Tell us about the Isle of Wight, where you and Rhian [Teasdale, bandmate] grew up and still currently reside.

Well, for a British person, it’s where people go on holiday because it’s the very south of England. It’s got its own little microclimate, so there are more palm trees there than anywhere else. It’s a couple of degrees warmer. If we meet anyone from the mainland and say ‘We’re from the Isle of Wight’, they’d be like ‘Oh yeah, I remember going there when I was five!’ It’s very much a holiday destination.

Growing up there it was good and bad. The good thing is that it’s very peaceful; it’s mostly rural countryside and it’s quite safe and sheltered. But along with that it’s quite flat in the culture, I think, and as a young person there is not huge amounts to do. All the beautiful scenery we see in your clips, these were filmed in the countryside of the isle? Definitely. It’s lots of fields, lots of hay, and grass, and cows. There’s cows everywhere.

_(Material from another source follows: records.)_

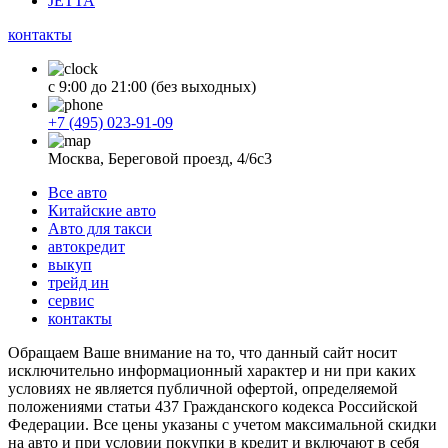
JETTA
контакты
с 9:00 до 21:00 (без выходных)
+7 (495) 023-91-09
Москва, Береговой проезд, 4/6с3
Все авто
Китайские авто
Авто для такси
автокредит
выкуп
трейд ин
сервис
контакты
Обращаем Ваше внимание на то, что данный сайт носит
исключительно информационный характер и ни при каких
условиях не является публичной офертой, определяемой
положениями статьи 437 Гражданского кодекса Российской
Федерации. Все цены указаны с учетом максимальной скидки
на авто и при условии покупки в кредит и включают в себя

In relation to press about your band, you’ve said it’s hard not to doom scroll the comments on your videos, and that they vary so wildly in sentiment. You’ve got some of these comments superimposed over the OH NO clip – and they are barmy. Did you compile these?

Rhian and our friend (who did the graphics on the video) did – I try and shelter myself! I’m very susceptible to spiralling if I see something. I’m quite insecure, so I was quite grateful that they didn’t rope me into it, because I probably would just have melted into a puddle! They did such a good job and we talk about it quite a lot, how people write the most bizarre stuff online for anyone to see; they feel anonymous but at the end of the day there is a huge chance that we’re going to see it, and why would you want to write something mean? Yeah, it’s very strange.

How do your and Rhian’s songwriting methods work together?

We definitely like to encourage each other. We are still quite new to the whole thing; we did a bit of writing together in the same room before lockdowns happened. In 2018 we wrote Oh No and half of Too Late Now. Rhian, she writes basically all the lyrics. The humour that you hear? That is her personality; she’s really funny. She is also a perfectionist. For myself, I am also a songwriter but I’m quite lazy. I think it’s nice that we encourage each other because that’s the whole point. We’ve both been on solo projects before where you don’t have anyone to get a reaction from when you’re writing, and we both grew a bit sick of that. It can be quite a lonely place. So it’s a nice change and a nice space to be able to bounce ideas around.

Your clips are so fun, and so distinctive. They fit your music hand in glove. What’s your approach to them?

When it comes to visuals, it’s really fun to make something that is a bit of a fantasy. We lean towards obliqueness and cynicism. For Chaise Longue and OH NO we did those videos by ourselves, just me and Rhian and my boyfriend Joshua and Rhian’s sister. None of us had ever made videos before, [but] we just made do with it. We were like, ‘This is weird, this is good.’ We’re not trying to look our most beautiful or something like that… there’s some freedom that comes with leaning into the silly and the surreal.

Wet Leg by Wet Leg is out April 8 via Domino.